I have filenames that follow a pattern like:
someletters_12345_moreletters.ext
I want to extract just the 5-digit number (in this case, 12345) and store it in a variable using a Bash substring method or any other shell-compatible approach.
The format is consistent: random characters, then an underscore, a 5-digit number, another underscore, and more characters. I’m curious about the different ways this can be done, using tools like bash string manipulation, grep, sed, or awk.
What are some reliable and efficient methods for extracting that number?
Hey! If you want a clean, dependency-free way that uses just built-in Bash, try this regex approach:
filename="someletters_12345_moreletters.ext"
if [[ $filename =~ _([0-9]{5})_ ]]; then
digits="${BASH_REMATCH[1]}"
echo "$digits"
fi
This uses bash substring extraction via regex capture groups. It’s great if you want to avoid external commands and keep it portable.
I use this all the time in my deployment scripts.
If you’re more comfortable with Unix tools, sed gives you a quick way to do this:
filename="someletters_12345_moreletters.ext"
digits=$(echo "$filename" | sed -n 's/.*_\([0-9]\{5\}\)_.*/\1/p')
echo "$digits"
This matches exactly five digits surrounded by underscores. It’s super handy when piping filenames or working in loops over files in directories.
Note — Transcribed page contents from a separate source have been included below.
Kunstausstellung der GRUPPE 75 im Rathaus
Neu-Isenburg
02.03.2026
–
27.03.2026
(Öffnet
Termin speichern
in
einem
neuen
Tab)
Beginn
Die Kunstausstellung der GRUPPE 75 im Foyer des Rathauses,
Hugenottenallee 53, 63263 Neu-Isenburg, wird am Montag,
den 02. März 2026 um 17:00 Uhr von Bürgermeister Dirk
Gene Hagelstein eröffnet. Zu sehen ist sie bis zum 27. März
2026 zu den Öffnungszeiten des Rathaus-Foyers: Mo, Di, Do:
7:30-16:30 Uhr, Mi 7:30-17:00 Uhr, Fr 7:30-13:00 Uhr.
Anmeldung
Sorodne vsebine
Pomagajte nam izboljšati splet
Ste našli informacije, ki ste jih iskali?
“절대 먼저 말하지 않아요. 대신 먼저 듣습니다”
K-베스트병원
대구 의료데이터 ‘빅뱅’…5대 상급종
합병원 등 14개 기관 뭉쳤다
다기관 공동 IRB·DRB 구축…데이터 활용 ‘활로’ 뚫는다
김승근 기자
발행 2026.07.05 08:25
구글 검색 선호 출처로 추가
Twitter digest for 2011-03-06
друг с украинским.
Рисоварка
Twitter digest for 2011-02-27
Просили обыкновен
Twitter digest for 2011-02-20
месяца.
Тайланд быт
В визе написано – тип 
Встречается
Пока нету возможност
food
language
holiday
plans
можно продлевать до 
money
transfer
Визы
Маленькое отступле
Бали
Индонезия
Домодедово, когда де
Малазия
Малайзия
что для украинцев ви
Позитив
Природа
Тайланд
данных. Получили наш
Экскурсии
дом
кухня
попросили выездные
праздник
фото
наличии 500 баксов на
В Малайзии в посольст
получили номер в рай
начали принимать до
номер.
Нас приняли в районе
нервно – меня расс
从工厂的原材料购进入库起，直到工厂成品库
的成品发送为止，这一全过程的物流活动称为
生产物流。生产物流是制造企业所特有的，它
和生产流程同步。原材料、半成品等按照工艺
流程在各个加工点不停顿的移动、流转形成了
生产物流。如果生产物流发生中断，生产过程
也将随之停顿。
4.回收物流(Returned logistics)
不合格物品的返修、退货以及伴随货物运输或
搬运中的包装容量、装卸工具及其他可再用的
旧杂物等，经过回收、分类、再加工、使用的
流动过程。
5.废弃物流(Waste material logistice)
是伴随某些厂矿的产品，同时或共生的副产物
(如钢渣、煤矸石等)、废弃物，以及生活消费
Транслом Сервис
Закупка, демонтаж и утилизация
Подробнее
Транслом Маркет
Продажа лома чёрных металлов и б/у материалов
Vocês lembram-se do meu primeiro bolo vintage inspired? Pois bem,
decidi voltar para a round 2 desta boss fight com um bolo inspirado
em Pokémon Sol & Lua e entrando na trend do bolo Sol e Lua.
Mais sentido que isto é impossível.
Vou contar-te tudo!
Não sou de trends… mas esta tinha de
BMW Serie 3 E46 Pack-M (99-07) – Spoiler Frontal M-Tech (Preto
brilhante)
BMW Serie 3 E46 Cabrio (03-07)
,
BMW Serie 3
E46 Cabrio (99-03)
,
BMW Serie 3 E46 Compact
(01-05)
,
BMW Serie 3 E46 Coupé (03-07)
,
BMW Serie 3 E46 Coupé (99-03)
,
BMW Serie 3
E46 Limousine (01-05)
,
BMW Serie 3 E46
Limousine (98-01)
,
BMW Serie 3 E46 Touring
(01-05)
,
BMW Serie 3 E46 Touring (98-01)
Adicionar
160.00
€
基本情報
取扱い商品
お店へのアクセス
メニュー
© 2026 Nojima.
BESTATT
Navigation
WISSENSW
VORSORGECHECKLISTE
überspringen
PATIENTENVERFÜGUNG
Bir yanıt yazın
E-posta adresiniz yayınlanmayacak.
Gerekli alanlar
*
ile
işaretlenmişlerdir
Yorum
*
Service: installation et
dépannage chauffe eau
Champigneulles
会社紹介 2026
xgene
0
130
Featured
I’ve also done this with awk when I had to extract multiple tokens from complex filenames:
filename="someletters_12345_moreletters.ext"
digits=$(echo "$filename" | awk -F'_' '{print $2}')
echo "$digits"
Since your format is consistent, and the number is always the second field, this works efficiently without regex. Especially nice when you’re dealing with multiple files and want clean, field-based extraction.